Ubuntu Desktop: Contacts as Indexed Files

Some people have seen me mention some ideas about how we can effectively access data on the Ubuntu Desktop. Making it much better than even MacOSX for standard data types. My main grudge with current methods is the “hide everything in a database” pattern, which seriously stuffs up some basic user interaction and how user data is controlled by the user outside of the applications that generate it. These are some quick moc-ups of what I want from my computer:

contacts-view

contacts-inner-view

If the controlling mechanism is the type of content i.e. contact, photo and so forth. Then it can be argued that XDG directories are the primary sorter for the first level directory structures. Each type of data is welcomed into their configured directories, or disabled if those directories do not exist.

In order to allow files to express their content in multiple places, we need to be able to mount new directories inside the XDG directories for certain dynamic collections. These would not be files but fusefs mounts, and would provide dynamic access to some data and in other cases would be cache files from hardware devices and online services and present that data in those collections.

Now onto the problem of meta data, this includes tagging and other useful tid-bits. This requires a complex set of un-relational data, similar to xml but not suitable for a typical database such as mysql or sqllite. The storage of this data should be with the files themselves if possible and stored somewhere near by in a worse case scenario. Some content files don’t need much meta data as they are much of the data themselves This includes contacts and events who’s internal data is a similar structural relativeness to meta data. Recommend the use of ext meta data fields + xml caches for indexing.

We should also consider indexing, I’m not happy about Tracker, at the moment it seems to serve a very monolithic design. We can’t afford to have unindexable meta data or content from files and every field but be separable and searchable in it’s own form; this includes date ranges and other data. For this I propose I’m thinking Xapian full text searcher and indexer with heavy use of field indexing, it’s faster than lucene, better than trackerd and more flexible that most indexers.

Consider re-indexing. In fact it’s not enough to just index things periodically, this creates way too much strain the system. What is required is a more selective and progressive indexing mechanism. The modification dates of directories do not currently cascade. Unfortunately this would have provided an ideal mechanism for testing service start-up initialisation, allowing the system to create a possible list of re-indexable out of date targets.

To index progressively the changes as they happen, we should use inotify, this would then pass off the management process to the immediate computer run time. Threaded obviously.

We’ll also need a data services manager, something that can handle online authorisation, access to hardware and other data sourcing. This then passes off to fusefs drivers for data provisioning.
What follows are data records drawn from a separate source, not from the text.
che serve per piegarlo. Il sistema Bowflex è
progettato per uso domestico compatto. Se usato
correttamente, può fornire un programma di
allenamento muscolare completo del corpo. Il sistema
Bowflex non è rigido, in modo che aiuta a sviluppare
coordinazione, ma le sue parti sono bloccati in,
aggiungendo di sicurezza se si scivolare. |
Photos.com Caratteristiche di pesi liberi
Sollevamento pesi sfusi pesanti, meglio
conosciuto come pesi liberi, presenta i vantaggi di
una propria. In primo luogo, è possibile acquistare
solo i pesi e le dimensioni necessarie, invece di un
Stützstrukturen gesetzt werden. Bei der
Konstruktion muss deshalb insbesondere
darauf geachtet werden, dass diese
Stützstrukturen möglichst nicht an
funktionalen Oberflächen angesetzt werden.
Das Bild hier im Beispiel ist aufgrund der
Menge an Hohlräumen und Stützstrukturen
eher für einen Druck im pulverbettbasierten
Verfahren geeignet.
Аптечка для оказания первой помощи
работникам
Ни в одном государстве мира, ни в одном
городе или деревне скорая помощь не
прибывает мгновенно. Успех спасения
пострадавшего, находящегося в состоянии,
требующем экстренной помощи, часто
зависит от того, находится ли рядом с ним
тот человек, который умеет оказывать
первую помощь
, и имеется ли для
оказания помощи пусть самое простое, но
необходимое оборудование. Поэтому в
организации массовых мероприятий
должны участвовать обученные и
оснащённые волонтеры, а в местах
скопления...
We also need to think about data standardisation or dealing with malformed data. Do we convert badly written vCards to something useful and save those, or do we leave that to the program? do we create a filtering system for all data types or simply allow the applications to handle them? This means the whole thing would need the following technologies:

  • Xapian Indexer / Searcher
  • iNotify Kernel FS Events
  • New XDG Directories for new data collections
  • FuseFS for Mountable Dynamic Data Sources
  • Dbus for hanging system interfaces
  • Data Source Manager (doesn’t exist)
  • Data Filtering System (doesn’t exist)
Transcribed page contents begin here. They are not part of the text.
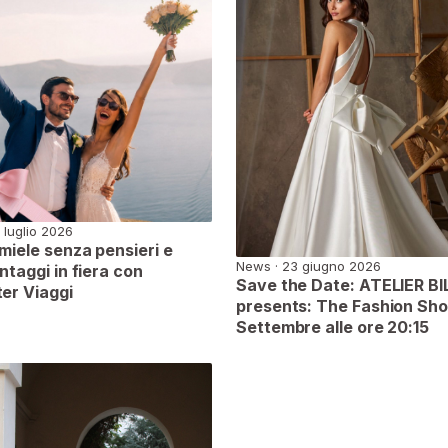
 luglio 2026
 miele senza pensieri e
News · 23 giugno 2026
ntaggi in fiera con
Save the Date: ATELIER BIL
er Viaggi
presents: The Fashion Sh
Settembre alle ore 20:15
This blog post has mainly been written to get a lot of these thoughts out of my head. Feel free to poke over them.

No Responses to “Ubuntu Desktop: Contacts as Indexed Files”

  1. Awesome.

    I love this idea for a number of reasons, not the least of which is that it sort of ‘just-feels-right’ in the *nixlike environments where everything is a mounted file point.
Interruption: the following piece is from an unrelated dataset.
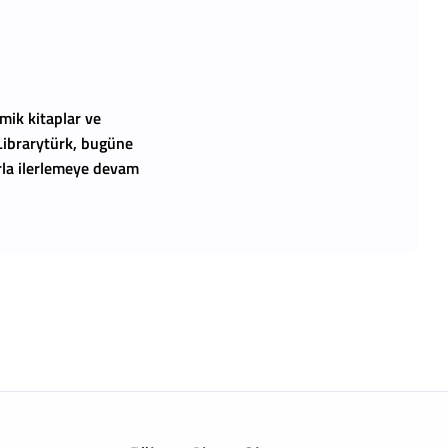
mik kitaplar ve
 Librarytürk, bugüne
arla ilerlemeye devam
    I can’t help but feel this is pretty darn insightful and innovative.

  2. ethana2 says:

    Everything in this room is a file. In fact even I am a file, but that is called unixism my dear children and is frowned upon in most civilizations.

    Me, I’m all for it. Just feels right. On Facebook I can’t right click on a person and call them. With this, I could.

  3. ethana2 says:

    ..or just make calling the default action for double clicking with that file type.

  4. Dylan McCall says:

    I like the fusefs idea, definitely. Any theories why apps don’t usually do this already? Maybe this spot is in need of a magic library to make the job easier, or some nifty fuse-fs on the desktop documentation :)

    On the other hand, my thought on stuff like contact management is that this task should ALWAYS be handled by an app designed for contact management. Meanwhile, a file manager should just be for managing files and disks, without the wobbling monolith of cruft we see today. It’s important to accept that the reason we are even picturing a file manager doing contact management is because something is broken. (And it makes the gods of Unix sad).

    Still, these things fit together well: the file system IS an awesome database of databases, of sorts. It is already up and running, it’s reasonably fast, it’s flexible, and any app has continuous access to it at any given time. The last point enables an awesome feature: integration.
    I don’t understand why so many applications abandon that awesome file system for their own self-contained, hidden databases, other than maybe being control freaks. Sure, it makes sense for performance-critical stuff given that content is quick to search then (as I understand it). But for photos (eg: iPhoto, not fspot) and contacts? Really?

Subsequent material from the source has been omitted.